This summer, I had the unique opportunity to intern at the Berkeley Institute for Data Science (BIDS). It was an eye-opening experience that taught me much about open source software.
Having just graduated from UC Berkeley and taken a few data science courses, I was already familiar with Python and its many libraries. However, I had never been exposed to the inner workings of an open source project: the infrastructure, maintainers, and community efforts that allow Python to power countless projects worldwide.
Under the guidance of BIDS Executive Director Kirstie Whitaker, I worked on a variety of challenging, hands-on projects. In this final blogpost, I would like to share three impactful lessons I learned about open source.

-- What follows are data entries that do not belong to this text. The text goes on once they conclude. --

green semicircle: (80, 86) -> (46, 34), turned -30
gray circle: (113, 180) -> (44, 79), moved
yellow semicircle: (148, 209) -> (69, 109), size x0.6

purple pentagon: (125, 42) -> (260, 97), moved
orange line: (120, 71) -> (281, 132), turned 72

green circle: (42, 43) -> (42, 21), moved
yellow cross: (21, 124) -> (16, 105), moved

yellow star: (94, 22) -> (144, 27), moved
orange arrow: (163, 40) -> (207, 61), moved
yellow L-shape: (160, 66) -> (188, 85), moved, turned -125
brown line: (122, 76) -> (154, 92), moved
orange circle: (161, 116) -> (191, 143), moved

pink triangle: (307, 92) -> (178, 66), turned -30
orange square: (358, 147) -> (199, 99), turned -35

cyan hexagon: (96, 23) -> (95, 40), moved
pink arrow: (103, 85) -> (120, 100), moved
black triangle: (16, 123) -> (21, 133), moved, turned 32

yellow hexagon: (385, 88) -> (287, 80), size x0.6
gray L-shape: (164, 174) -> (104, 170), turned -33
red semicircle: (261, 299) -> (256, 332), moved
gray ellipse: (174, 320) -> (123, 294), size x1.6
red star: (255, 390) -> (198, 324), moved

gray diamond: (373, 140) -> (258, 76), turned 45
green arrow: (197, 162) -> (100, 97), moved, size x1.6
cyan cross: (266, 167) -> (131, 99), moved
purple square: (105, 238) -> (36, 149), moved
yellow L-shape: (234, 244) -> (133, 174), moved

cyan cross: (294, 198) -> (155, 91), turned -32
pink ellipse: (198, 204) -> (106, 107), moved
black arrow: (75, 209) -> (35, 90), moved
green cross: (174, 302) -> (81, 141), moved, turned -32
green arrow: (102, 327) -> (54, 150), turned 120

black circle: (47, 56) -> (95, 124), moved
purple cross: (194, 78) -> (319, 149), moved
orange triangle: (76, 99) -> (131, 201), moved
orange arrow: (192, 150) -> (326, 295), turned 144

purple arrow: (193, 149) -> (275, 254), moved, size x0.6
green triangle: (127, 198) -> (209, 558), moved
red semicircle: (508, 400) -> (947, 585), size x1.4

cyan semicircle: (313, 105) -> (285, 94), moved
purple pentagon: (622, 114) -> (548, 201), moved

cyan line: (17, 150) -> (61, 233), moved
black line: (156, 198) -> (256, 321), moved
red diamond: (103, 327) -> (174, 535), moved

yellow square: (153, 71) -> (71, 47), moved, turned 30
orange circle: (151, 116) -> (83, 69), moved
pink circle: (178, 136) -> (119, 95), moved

First, choosing to open-source a project is a deliberate decision. It requires effort to set up, but in return, it will encourage new perspectives and meaningful innovation. I saw this firsthand while staffing the 2025 National Workshop on Data Science Education. At a BIDS-hosted panel featuring pioneers, such as BIDS Faculty Director Fernando Pérez, I was amazed at the range of open-source initiatives on display. One highlight was JupyterHub, a tool co-created by Professor Pérez, that I had used often without a second thought. Through the panel, I learned that JupyterHub is particularly valuable in education as it runs directly in the browser, lowering barriers for students to learn programming. Because it is open source, it also supports various forks and add-ons, such as the AI assistant demoed by Pérez (which can sit inside a Jupyter Notebook!). This flexibility extends JupyterHub into other fields, such as geography and public health. Later, I also supported a panel by preparing a short live demo for Kirstie Whitaker, which showcased how to contribute, review, and accept a pull request. Seeing it on-screen was especially exciting. After the event, I wrote an impact post featuring a panel of four educators piloting Data 6, a new introductory data science course. Since the course materials are open source, not only can educators improve them collectively, but also adapt and “fork” smaller versions to fit local teaching environments.
Second, maintaining an open-source project is far more involved than I ever imagined. One of my long-term projects was contributing to The Turing Way, an open-source book that promotes open science, reproducibility, and best practices in open-source development. My role was to curate existing educational content and integrate it into various chapters. For example, I added substantial material to the "Motivation for Using Github" page.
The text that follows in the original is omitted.